Add to that list the eccentric, highly entertaining Nara, a self-proclaimed neo-Japanese robata grill that's been drubbed by some in the humorless foodie contingent who gripe that it's more about style than serious Japanese cuisine. That may be true, but if you want serious Japanese food, take a flight to Tokyo. If you want something out of the ordinary, Nara scores high for imagination and a sense of joie de vivre.
"But it's so 1980s," complained a friend of mine, who thinks that some of Nara's retro "industrial" décor elements, along with its black-clad servers (and frosty hostesses) and loud dance music evoke the New York downtown cool of the Reagan era. But any kind of cool past, present or future is a welcome enough relief from the squaresville chain restaurants dominating the suburbs that I had no problem walking like an Egyptian to a discreet deuce in this dining room.
You have to remember that Nara's 30-year-old owner, Casey Adams, was probably still watching the Smurfs when the interior style that my friends find so retro was on the cutting edge. Besides, it doesn't seem to me that the engaging interior, created by 360 Architecture, is inspired by anything from the days of big hair and bad music. It's a spartan, unfussy dining room during the day, and it's darker and sexier at night.

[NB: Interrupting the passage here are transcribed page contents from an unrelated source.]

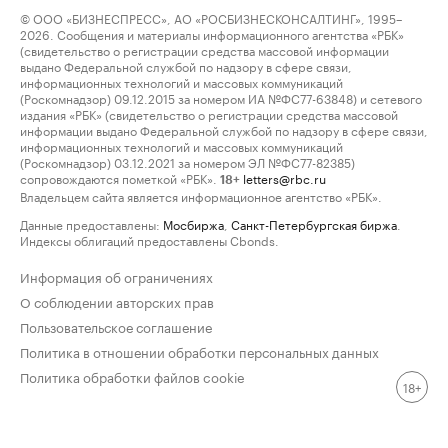
© ООО «БИЗНЕСПРЕСС», АО «РОСБИЗНЕСКОНСАЛТИНГ», 1995–
2026. Сообщения и материалы информационного агентства «РБК»
(свидетельство о регистрации средства массовой информации
выдано Федеральной службой по надзору в сфере связи,
информационных технологий и массовых коммуникаций
(Роскомнадзор) 09.12.2015 за номером ИА №ФС77-63848) и сетевого
издания «РБК» (свидетельство о регистрации средства массовой
информации выдано Федеральной службой по надзору в сфере связи,
информационных технологий и массовых коммуникаций
(Роскомнадзор) 03.12.2021 за номером ЭЛ №ФС77-82385)
сопровождаются пометкой «РБК».
letters@rbc.ru
18+
Владельцем сайта является информационное агентство «РБК».
Данные предоставлены:
Мосбиржа
,
Санкт-Петербургская биржа
.
Индексы облигаций предоставлены Cbonds.
Информация об ограничениях
О соблюдении авторских прав
Пользовательское соглашение
Политика в отношении обработки персональных данных
Политика обработки файлов cookie
18+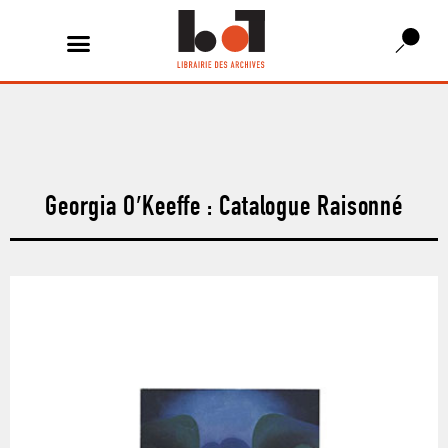
Georgia O′Keeffe : Catalogue Raisonné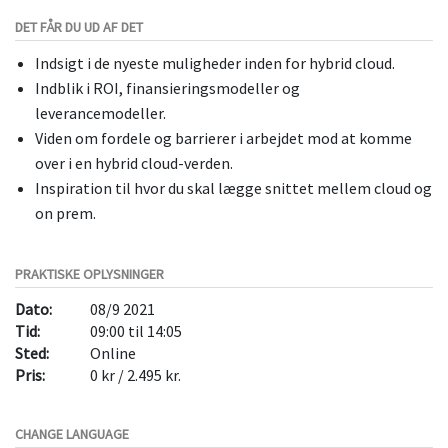
DET FÅR DU UD AF DET
Indsigt i de nyeste muligheder inden for hybrid cloud.
Indblik i ROI, finansieringsmodeller og
leverancemodeller.
Viden om fordele og barrierer i arbejdet mod at komme
over i en hybrid cloud-verden.
Inspiration til hvor du skal lægge snittet mellem cloud og
on prem.
PRAKTISKE OPLYSNINGER
Dato:
08/9 2021
Tid:
09:00 til 14:05
Sted:
Online
Pris:
0 kr / 2.495 kr.
CHANGE LANGUAGE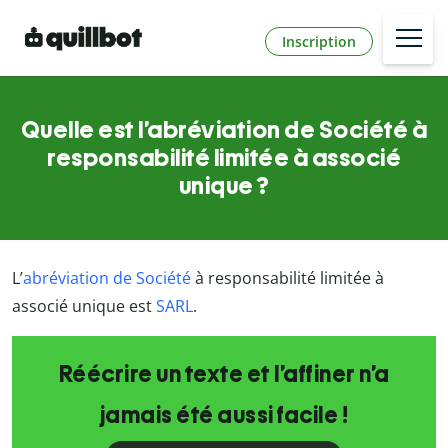
Inscription
Quelle est l’abréviation de Société à
responsabilité limitée à associé
unique ?
L
’
abréviation de Société
à responsabilité limitée à
associé unique est
SARL
.
Réécrire un texte et l’affiner n’a
jamais été aussi facile !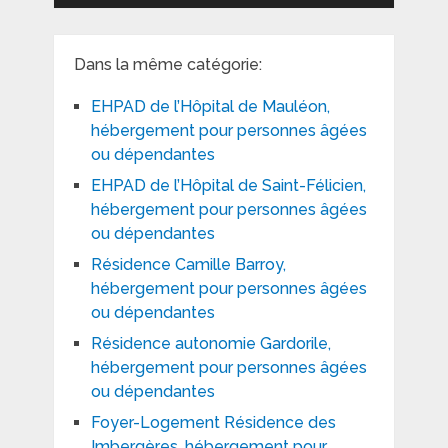
Dans la même catégorie:
EHPAD de l’Hôpital de Mauléon,
hébergement pour personnes âgées
ou dépendantes
EHPAD de l’Hôpital de Saint-Félicien,
hébergement pour personnes âgées
ou dépendantes
Résidence Camille Barroy,
hébergement pour personnes âgées
ou dépendantes
Résidence autonomie Gardorile,
hébergement pour personnes âgées
ou dépendantes
Foyer-Logement Résidence des
Imbergères, hébergement pour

At least the room has a style, unlike many of its downtown contemporaries. So does Adams, who had black hair streaked with fire-engine red the same color combination of the restaurant's matchbooks and business cards when I last saw him prowling through the room, introducing himself to customers in a manner that was remote but not unfriendly. My friend Franklin calls him "Sprockets," after the show hosted by Mike Myers' solemn existentialist Dieter on Saturday Night Live.
Whatever you call him, Adams son of local Toyota dealer and TV-commercial star Ray Adams is just one of the dramatic elements in a restaurant that's practically a stage set. Let's not leave out the pots of orchids, the hunky waiters, the sinuously curvy chinaware, and the battery-operated "flickering candles" on the tables.
The menu, created by Terry Barkley, is a pleasant surprise. Despite the restaurant's name, Nara doesn't make a big deal of the open robata grill, which is at the rear of the dining room. Even the menu sidelines the eight robata items, giving them a hard-to-find spot on the last page. I've tasted three of the robata specialties, and I understand why the joint downplays them. The orange-ginger-spiced yakitori chicken was unremarkable; the lightly charred hotatesai scallops were plump but bland; and the oddball choice grilled Kansas City Polish wasabi soy sausage poached in Japanese beer had a light, smoky taste but was strictly a novelty item.